Hadrian Marlowe, the first-person narrator of Christopher Ruocchio’s debut novel Empire of Silence is a monster, as he would lead us to believe. In this remarkably page-turning novel, Marlowe tells us part of his life, from a distance of years after he’s become this infamous monster. For not all “monsters” are born monsters, some are born into life that molds them into these monsters.

Hadrian Marlowe, a man revered as a hero and despised as a murderer, chronicles his tale in the galaxy-spanning debut of the Sun Eater series, merging the best of space opera and epic fantasy.
It was not his war.
The galaxy remembers him as a hero: the man who burned every last alien Cielcin from the sky. They remember him as a monster: the devil who destroyed a sun, casually annihilating four billion human lives—even the Emperor himself—against Imperial orders.

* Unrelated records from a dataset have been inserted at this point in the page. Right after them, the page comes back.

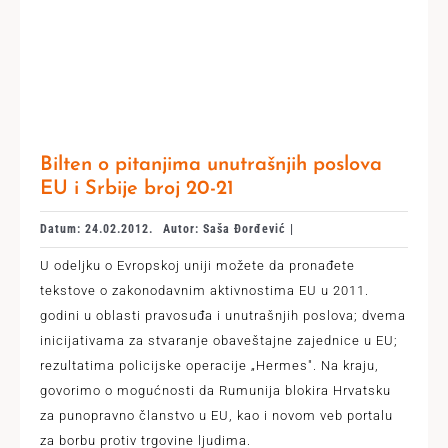
Bilten o pitanjima unutrašnjih poslova
EU i Srbije broj 20-21
Datum: 24.02.2012.
Autor: Saša Đorđević |
U odeljku o Evropskoj uniji možete da pronađete
tekstove o zakonodavnim aktivnostima EU u 2011.
godini u oblasti pravosuđa i unutrašnjih poslova; dvema
inicijativama za stvaranje obaveštajne zajednice u EU;
rezultatima policijske operacije „Hermes". Na kraju,
govorimo o mogućnosti da Rumunija blokira Hrvatsku
za punopravno članstvo u EU, kao i novom veb portalu
za borbu protiv trgovine ljudima.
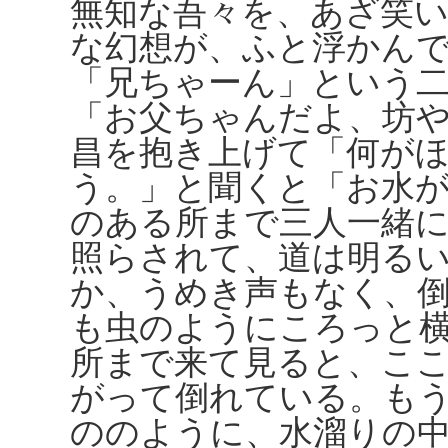
無知な吾々を、あざ笑
な幻想が、ふと浮かん
「兄ちゃーん」という
「お父ちゃんだよ、坊
昌を抱き上げて「何が
う。」と聞くと「お水
のある所まで三人一緒
照らされて、道は明る
か、うめき声もなく、
も虫のようにころっと
所まで来て見ると、こ
がって倒れている。も
ののように、水溜りの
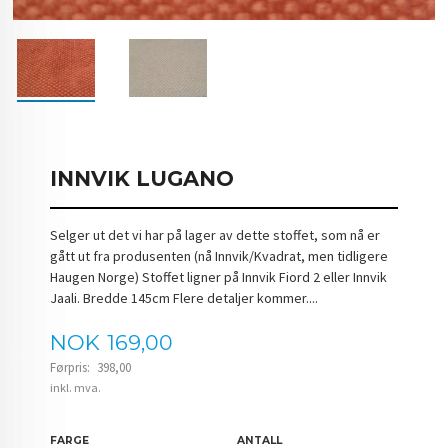
INNVIK LUGANO
Selger ut det vi har på lager av dette stoffet, som nå er
gått ut fra produsenten (nå Innvik/Kvadrat, men tidligere
Haugen Norge) Stoffet ligner på Innvik Fiord 2 eller Innvik
Jaali. Bredde 145cm Flere detaljer kommer....
Tilbud
NOK
169,00
Førpris:
398,00
Rabatt
inkl. mva.
FARGE
ANTALL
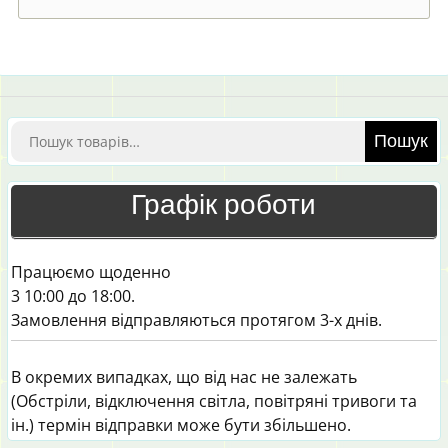
Шукати:
Пошук
Графік роботи
Працюємо щоденно
3 10:00 до 18:00.
Замовлення відправляються протягом 3-х днів.
В окремих випадках, що від нас не залежать
(Обстріли, відключення світла, повітряні тривоги та
ін.) термін відправки може бути збільшено.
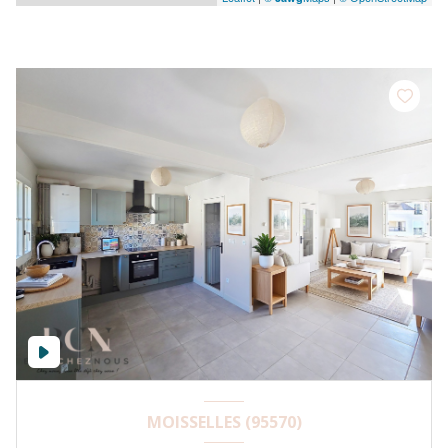
MOISSELLES (95570)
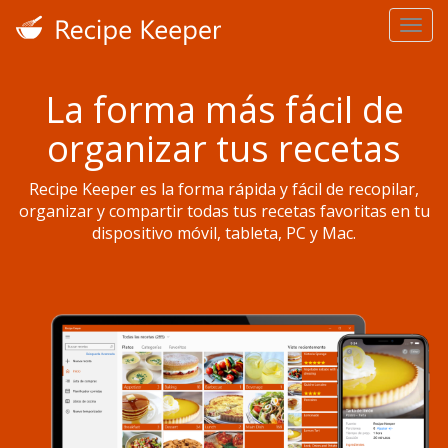
La forma más fácil de
organizar tus recetas
Recipe Keeper es la forma rápida y fácil de recopilar,
organizar y compartir todas tus recetas favoritas en tu
dispositivo móvil, tableta, PC y Mac.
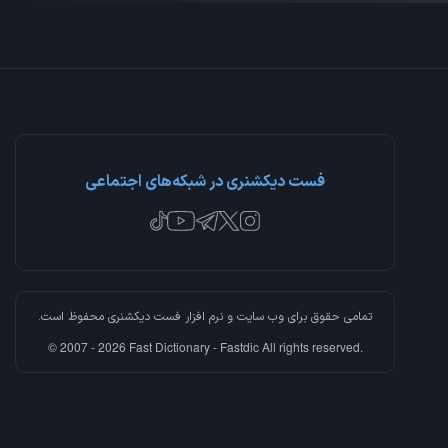
فست دیکشنری در شبکه‌های اجتماعی
تمامی حقوق برای وب سایت و نرم افزار
فست دیکشنری
محفوظ است.
© 2007 - 2026 Fast Dictionary - Fastdic All rights reserved.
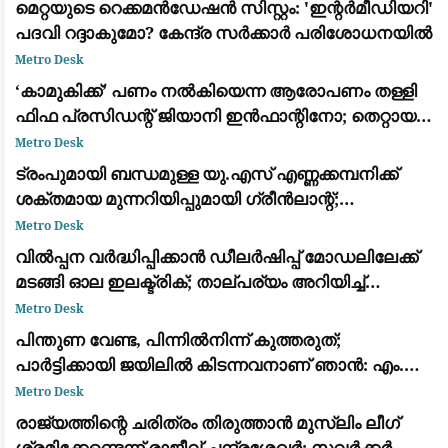
മെറ്റയുടെ റെക്കമൻഡേഷൻ സിസ്റ്റം: 'ഇന്റർമീഡിയറി'
പദവി റദ്ദാകുമോ? കേന്ദ്ര സർക്കാർ പരിശോധനയിൽ
Metro Desk
​‘കാമുകിക്ക്’ പണം നൽകിയെന്ന ആരോപണം തള്ളി
ഫിഫ പ്രസിഡന്റ് ജിയാനി ഇൻഫാന്റിനോ; തെറ്റായ
പ്രചാരണമെന്ന് പ്രതികരണം
Metro Desk
ട്രംപുമായി ബന്ധമുള്ള യു.എസ് എണ്ണക്കമ്പനിക്ക്
ശക്തമായ മുന്നറിയിപ്പുമായി ഗ്രീൻലാന്റ്;
അനുമതിയില്ലാതെ ഡ്രില്ലിംഗ് ഉപകരണങ്ങൾ
Metro Desk
എത്തിച്ചതിൽ അമർഷം
വിൽപ്പന വർദ്ധിപ്പിക്കാൻ ഡീലർഷിപ്പ് മോഡലിലേക്ക്
മടങ്ങി ഓല ഇലക്ട്രിക്; താല്പര്യം അറിയിച്ച്
ആയിരത്തോളം പേർ
Metro Desk
പിന്തുണ വേണ്ട, പിന്നിൽനിന്ന് കുത്തരുത്;
പാർട്ടിക്കായി ജയിലിൽ കിടന്നവനാണ് ഞാൻ: എം.വി.
ജയരാജന് മറുപടിയുമായി അർജുൻ ആയങ്കി
Metro Desk
രാജ്യത്തിന്റെ ചരിത്രം തിരുത്താൻ മുസ്ലിം ലീഗ്
ശ്രമിക്കേണ്ടെന്ന് രാജീവ് ചന്ദ്രശേഖർ; സവർക്കർ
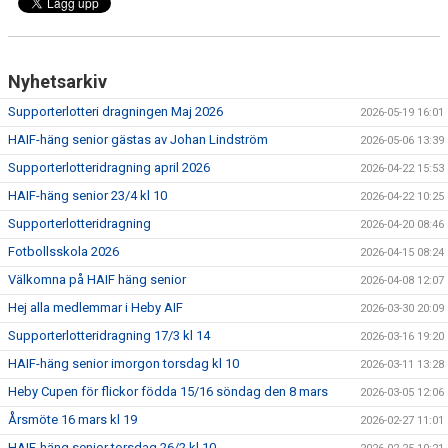
Nyhetsarkiv
Supporterlotteri dragningen Maj 2026
2026-05-19 16:01
HAIF-häng senior gästas av Johan Lindström
2026-05-06 13:39
Supporterlotteridragning april 2026
2026-04-22 15:53
HAIF-häng senior 23/4 kl 10
2026-04-22 10:25
Supporterlotteridragning
2026-04-20 08:46
Fotbollsskola 2026
2026-04-15 08:24
Välkomna på HAIF häng senior
2026-04-08 12:07
Hej alla medlemmar i Heby AIF
2026-03-30 20:09
Supporterlotteridragning 17/3 kl 14
2026-03-16 19:20
HAIF-häng senior imorgon torsdag kl 10
2026-03-11 13:28
Heby Cupen för flickor födda 15/16 söndag den 8 mars
2026-03-05 12:06
Årsmöte 16 mars kl 19
2026-02-27 11:01
HAIF-häng senior torsdag 26/2 kl 10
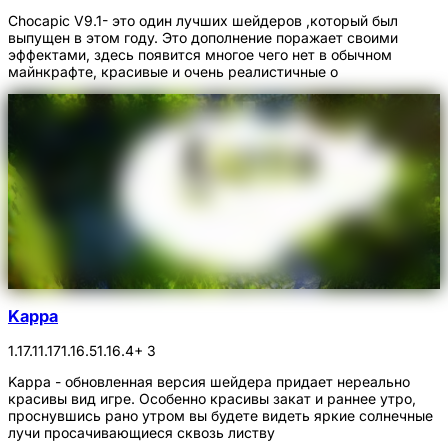
Chocapic V9.1- это один лучших шейдеров ,который был
выпущен в этом году. Это дополнение поражает своими
эффектами, здесь появится многое чего нет в обычном
майнкрафте, красивые и очень реалистичные о
Kappa
1.17.1
1.17
1.16.5
1.16.4
+ 3
Kappa - обновленная версия шейдера придает нереально
красивы вид игре. Особенно красивы закат и раннее утро,
проснувшись рано утром вы будете видеть яркие солнечные
лучи просачивающиеся сквозь листву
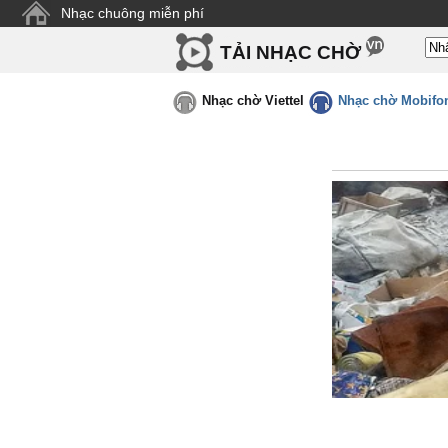
Nhạc chuông miễn phí
TẢI NHẠC CHỜ
Nhạc chờ Viettel
Nhạc chờ Mobifo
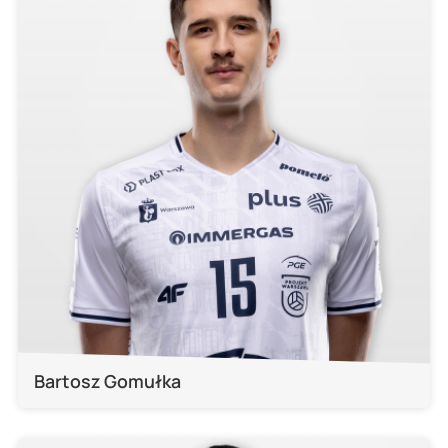
Bartosz Gomułka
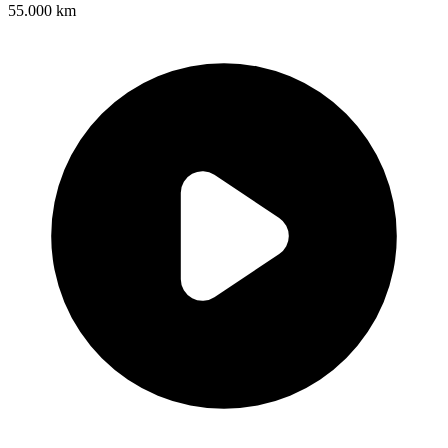
55.000 km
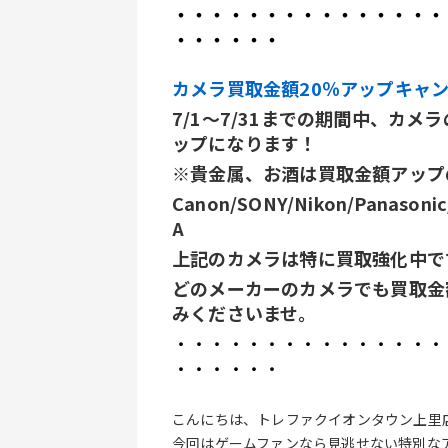
・・・・・・・・・・・・・・・
・・・・・・
カメラ買取金額20％アップキャ
7/1～7/31までの期間中、カ
ップになります！
※貴金属、お酒は買取金額アップ
Canon/SONY/Nikon/Panasoni
A
上記のカメラは特に買取強化中で
どのメーカーのカメラでも買取金
みくださいませ。
・・・・・・・・・・・・・・・
・・・・・・
こんにちは、トレファクイオンタウン上里
今回はゲームファンなら見逃せない特別な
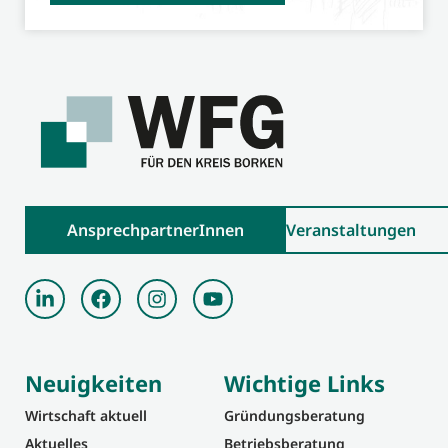
AnsprechpartnerInnen
Veranstaltungen
Neuigkeiten
Wichtige Links
Wirtschaft aktuell
Gründungsberatung
Aktuelles
Betriebsberatung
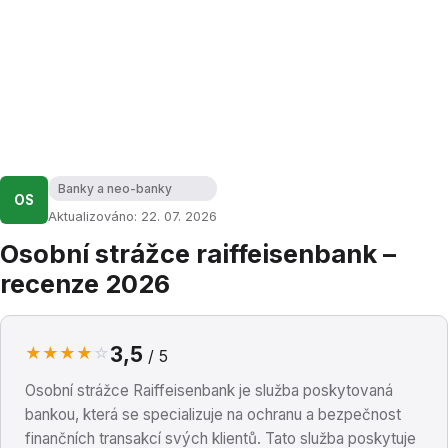
Banky a neo-banky
OS
Aktualizováno: 22. 07. 2026
Osobní strážce raiffeisenbank –
recenze 2026
3,5
★
★
★
★
☆
/ 5
Osobní strážce Raiffeisenbank je služba poskytovaná
bankou, která se specializuje na ochranu a bezpečnost
finančních transakcí svých klientů. Tato služba poskytuje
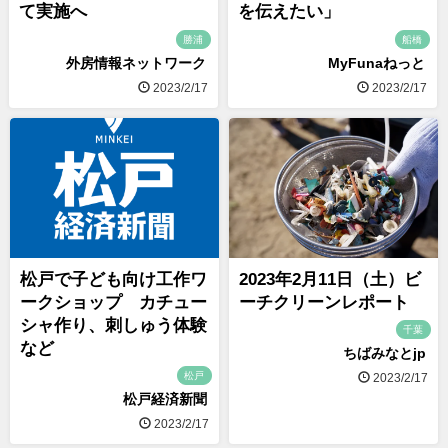
て実施へ
を伝えたい」
勝浦
船橋
外房情報ネットワーク
MyFunaねっと
2023/2/17
2023/2/17
松戸で子ども向け工作ワ
2023年2月11日（土）ビ
ークショップ カチュー
ーチクリーンレポート
シャ作り、刺しゅう体験
千葉
など
ちばみなとjp
松戸
2023/2/17
松戸経済新聞
2023/2/17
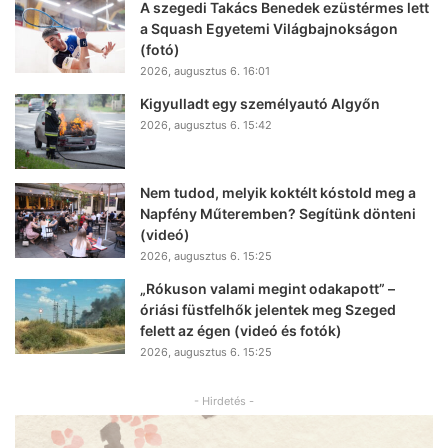
A szegedi Takács Benedek ezüstérmes lett
a Squash Egyetemi Világbajnokságon
(fotó)
2026, augusztus 6. 16:01
Kigyulladt egy személyautó Algyőn
2026, augusztus 6. 15:42
Nem tudod, melyik koktélt kóstold meg a
Napfény Műteremben? Segítünk dönteni
(videó)
2026, augusztus 6. 15:25
„Rókuson valami megint odakapott” –
óriási füstfelhők jelentek meg Szeged
felett az égen (videó és fotók)
2026, augusztus 6. 15:25
- Hirdetés -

But Hadrian was not a hero. He was not a monster. He was not even a soldier.
On the wrong planet, at the right time, for the best reasons, Hadrian Marlowe starts down a path that can only end in fire. He flees his father and a future as a torturer only to be left stranded on a strange, backwater world.
Forced to fight as a gladiator and navigate the intrigues of a foreign planetary court, Hadrian must fight a war he did not start, for an Empire he does not love, against an enemy he will never understand.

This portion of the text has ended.